--- START ---
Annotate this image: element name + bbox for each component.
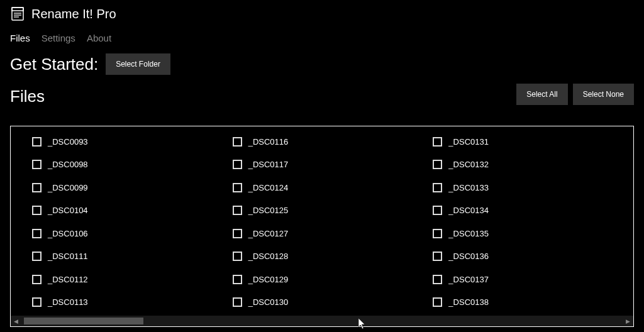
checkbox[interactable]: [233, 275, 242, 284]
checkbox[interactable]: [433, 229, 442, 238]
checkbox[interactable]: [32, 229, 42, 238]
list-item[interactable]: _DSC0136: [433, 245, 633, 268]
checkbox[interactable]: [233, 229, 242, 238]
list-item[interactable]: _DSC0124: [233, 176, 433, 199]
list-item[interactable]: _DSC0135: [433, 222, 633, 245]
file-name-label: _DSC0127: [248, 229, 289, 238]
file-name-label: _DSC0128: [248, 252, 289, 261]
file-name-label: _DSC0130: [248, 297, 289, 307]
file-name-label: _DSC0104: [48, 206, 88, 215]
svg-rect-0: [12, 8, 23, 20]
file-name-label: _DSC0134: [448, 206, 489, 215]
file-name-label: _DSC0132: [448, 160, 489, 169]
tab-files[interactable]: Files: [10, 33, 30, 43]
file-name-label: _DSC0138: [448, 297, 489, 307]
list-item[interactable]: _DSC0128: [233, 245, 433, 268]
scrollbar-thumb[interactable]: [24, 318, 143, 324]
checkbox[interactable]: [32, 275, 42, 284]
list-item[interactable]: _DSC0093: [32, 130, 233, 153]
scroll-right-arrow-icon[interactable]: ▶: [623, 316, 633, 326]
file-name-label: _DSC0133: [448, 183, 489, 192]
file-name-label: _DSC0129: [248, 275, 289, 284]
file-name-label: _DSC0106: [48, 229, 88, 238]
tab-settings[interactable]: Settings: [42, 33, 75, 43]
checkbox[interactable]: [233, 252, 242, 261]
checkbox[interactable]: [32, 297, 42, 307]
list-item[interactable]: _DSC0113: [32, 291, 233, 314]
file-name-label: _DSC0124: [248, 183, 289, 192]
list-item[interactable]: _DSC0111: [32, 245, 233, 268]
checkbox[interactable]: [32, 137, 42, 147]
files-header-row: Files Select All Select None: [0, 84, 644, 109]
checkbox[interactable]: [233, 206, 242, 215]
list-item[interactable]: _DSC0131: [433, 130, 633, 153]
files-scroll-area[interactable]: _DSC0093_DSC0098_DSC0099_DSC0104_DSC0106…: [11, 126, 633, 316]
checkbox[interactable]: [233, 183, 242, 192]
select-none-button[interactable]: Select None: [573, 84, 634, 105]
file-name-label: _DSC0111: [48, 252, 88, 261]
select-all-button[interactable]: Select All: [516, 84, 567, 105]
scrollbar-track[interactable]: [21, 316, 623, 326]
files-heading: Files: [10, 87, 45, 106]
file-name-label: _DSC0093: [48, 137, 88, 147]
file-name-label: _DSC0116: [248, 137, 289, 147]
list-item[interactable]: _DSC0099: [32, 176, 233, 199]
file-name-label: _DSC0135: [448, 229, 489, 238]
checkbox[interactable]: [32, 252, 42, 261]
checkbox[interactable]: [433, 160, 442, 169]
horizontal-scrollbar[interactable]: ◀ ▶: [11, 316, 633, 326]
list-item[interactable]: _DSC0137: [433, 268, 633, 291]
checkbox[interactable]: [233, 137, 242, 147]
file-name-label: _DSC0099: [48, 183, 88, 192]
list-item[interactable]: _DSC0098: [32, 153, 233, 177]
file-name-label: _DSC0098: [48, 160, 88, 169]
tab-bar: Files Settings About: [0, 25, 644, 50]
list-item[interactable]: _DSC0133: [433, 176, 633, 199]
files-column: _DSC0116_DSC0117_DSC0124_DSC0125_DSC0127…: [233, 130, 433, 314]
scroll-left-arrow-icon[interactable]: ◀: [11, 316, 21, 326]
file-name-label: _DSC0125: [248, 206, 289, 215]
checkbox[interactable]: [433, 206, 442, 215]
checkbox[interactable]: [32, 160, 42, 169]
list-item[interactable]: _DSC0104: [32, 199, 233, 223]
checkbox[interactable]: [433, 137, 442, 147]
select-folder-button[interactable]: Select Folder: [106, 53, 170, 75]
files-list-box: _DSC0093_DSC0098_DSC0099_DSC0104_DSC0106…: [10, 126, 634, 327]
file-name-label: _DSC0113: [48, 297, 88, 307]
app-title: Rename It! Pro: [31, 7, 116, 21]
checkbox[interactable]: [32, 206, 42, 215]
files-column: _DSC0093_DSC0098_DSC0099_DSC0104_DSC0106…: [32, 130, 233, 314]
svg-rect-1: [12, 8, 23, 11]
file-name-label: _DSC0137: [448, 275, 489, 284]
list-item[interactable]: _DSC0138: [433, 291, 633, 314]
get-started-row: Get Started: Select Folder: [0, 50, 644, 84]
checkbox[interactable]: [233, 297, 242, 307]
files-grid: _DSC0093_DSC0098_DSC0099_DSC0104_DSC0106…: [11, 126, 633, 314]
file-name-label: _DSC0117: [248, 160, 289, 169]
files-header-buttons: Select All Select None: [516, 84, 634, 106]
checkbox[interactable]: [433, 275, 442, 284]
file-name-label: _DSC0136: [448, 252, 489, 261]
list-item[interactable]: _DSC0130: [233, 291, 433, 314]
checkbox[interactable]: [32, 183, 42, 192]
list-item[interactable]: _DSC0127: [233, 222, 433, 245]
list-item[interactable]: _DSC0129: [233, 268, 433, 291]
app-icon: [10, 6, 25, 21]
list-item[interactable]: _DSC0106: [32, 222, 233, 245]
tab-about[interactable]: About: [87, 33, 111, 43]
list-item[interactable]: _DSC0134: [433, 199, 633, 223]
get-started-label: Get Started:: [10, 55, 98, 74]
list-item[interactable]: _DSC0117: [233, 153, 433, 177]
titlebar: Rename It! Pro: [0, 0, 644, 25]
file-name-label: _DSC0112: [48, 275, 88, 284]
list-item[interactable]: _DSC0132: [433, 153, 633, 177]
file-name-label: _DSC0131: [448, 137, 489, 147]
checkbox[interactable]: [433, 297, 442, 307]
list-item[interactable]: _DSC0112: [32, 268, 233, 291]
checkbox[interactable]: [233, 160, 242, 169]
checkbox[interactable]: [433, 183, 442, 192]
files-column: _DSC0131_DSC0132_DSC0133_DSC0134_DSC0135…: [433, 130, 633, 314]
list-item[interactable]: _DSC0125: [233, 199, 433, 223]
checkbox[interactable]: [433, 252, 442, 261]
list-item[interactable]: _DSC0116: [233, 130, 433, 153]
--- END ---
--- START ---
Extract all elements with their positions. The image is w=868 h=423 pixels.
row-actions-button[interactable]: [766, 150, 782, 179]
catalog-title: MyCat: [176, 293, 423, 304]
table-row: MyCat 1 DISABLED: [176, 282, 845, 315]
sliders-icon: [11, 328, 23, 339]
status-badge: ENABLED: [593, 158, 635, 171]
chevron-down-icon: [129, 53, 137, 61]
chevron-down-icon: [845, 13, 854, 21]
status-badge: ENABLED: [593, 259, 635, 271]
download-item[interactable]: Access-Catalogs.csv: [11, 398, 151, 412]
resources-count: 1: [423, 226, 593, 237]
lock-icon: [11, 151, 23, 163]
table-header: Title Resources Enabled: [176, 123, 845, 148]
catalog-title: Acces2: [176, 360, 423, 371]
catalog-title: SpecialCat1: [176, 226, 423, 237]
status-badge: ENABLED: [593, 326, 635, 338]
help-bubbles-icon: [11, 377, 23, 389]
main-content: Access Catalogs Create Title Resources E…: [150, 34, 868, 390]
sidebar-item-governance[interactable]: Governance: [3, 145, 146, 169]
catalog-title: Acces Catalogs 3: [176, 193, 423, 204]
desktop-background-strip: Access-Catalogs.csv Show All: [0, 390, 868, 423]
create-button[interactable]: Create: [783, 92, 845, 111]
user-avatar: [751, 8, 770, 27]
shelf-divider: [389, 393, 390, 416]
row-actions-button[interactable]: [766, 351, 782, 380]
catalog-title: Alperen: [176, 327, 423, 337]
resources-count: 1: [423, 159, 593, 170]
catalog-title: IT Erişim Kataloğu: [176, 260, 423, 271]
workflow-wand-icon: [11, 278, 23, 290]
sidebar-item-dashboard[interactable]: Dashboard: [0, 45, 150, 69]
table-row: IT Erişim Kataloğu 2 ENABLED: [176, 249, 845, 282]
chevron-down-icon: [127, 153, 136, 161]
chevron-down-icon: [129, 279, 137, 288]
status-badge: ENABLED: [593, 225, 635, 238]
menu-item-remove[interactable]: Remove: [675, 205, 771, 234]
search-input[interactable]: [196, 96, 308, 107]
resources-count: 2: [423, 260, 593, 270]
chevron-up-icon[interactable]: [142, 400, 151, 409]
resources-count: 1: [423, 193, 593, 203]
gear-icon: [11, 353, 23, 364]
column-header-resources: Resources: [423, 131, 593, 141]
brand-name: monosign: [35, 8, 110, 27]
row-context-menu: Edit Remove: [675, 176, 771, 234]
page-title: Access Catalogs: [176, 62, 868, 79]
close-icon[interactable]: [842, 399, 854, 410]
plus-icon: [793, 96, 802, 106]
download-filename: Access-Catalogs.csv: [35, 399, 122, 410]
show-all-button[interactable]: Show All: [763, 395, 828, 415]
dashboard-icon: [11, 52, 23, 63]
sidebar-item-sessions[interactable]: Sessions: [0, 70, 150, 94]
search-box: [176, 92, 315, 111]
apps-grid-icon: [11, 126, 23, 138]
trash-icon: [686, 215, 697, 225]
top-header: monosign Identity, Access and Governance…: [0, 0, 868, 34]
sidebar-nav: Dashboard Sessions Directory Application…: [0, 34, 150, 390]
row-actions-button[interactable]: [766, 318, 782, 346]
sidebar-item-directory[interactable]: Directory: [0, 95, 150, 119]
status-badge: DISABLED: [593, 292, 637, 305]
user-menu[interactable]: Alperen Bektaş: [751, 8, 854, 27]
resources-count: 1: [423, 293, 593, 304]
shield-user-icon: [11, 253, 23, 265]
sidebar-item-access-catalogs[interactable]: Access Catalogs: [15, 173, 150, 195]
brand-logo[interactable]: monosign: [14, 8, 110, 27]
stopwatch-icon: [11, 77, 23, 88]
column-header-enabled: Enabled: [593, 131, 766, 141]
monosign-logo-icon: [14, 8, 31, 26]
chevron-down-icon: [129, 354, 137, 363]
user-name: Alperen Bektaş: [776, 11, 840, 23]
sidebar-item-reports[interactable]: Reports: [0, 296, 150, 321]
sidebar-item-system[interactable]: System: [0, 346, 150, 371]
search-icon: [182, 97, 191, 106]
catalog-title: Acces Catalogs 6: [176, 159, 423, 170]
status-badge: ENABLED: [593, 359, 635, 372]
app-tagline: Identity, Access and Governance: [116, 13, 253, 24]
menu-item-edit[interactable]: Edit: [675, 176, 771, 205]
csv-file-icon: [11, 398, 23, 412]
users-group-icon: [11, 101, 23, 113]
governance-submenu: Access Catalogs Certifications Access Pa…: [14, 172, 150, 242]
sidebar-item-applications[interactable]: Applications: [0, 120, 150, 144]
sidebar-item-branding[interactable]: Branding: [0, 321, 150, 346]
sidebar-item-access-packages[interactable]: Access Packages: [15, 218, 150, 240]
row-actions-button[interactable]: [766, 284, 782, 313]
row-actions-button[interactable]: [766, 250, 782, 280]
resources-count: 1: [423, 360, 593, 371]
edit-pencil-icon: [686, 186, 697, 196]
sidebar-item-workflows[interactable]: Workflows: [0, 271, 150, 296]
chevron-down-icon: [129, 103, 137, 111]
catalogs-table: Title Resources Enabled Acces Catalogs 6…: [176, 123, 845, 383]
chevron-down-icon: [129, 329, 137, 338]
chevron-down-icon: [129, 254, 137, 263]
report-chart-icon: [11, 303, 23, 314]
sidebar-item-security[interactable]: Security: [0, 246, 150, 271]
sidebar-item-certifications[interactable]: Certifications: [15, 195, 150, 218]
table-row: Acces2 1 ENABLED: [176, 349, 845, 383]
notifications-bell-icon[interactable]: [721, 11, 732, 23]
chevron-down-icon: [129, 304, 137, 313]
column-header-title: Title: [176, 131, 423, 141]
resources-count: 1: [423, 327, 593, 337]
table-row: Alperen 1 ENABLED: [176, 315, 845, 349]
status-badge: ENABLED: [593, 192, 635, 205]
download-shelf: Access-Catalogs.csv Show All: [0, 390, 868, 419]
--- END ---
### Task
Check the lines above and copy each one that includes "search".

### Exercise answer
search-input[interactable]: [196, 96, 308, 107]
search-box: [176, 92, 315, 111]
search-icon: [182, 97, 191, 106]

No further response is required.